Data to use section start

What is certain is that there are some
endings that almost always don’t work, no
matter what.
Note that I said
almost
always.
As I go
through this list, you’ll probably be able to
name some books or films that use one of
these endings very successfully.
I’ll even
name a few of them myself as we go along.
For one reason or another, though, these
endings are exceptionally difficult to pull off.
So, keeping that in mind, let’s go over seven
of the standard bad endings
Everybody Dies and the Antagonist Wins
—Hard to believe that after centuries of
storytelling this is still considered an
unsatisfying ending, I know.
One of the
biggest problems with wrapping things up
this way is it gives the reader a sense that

Data to use section end

■ What is expected: Every record, from top to bottom, must be transcribed exactly.

■ Output for this task:
What is certain is that there are some
endings that almost always don’t work, no
matter what.
Note that I said
almost
always.
As I go
through this list, you’ll probably be able to
name some books or films that use one of
these endings very successfully.
I’ll even
name a few of them myself as we go along.
For one reason or another, though, these
endings are exceptionally difficult to pull off.
So, keeping that in mind, let’s go over seven
of the standard bad endings
Everybody Dies and the Antagonist Wins
—Hard to believe that after centuries of
storytelling this is still considered an
unsatisfying ending, I know.
One of the
biggest problems with wrapping things up
this way is it gives the reader a sense that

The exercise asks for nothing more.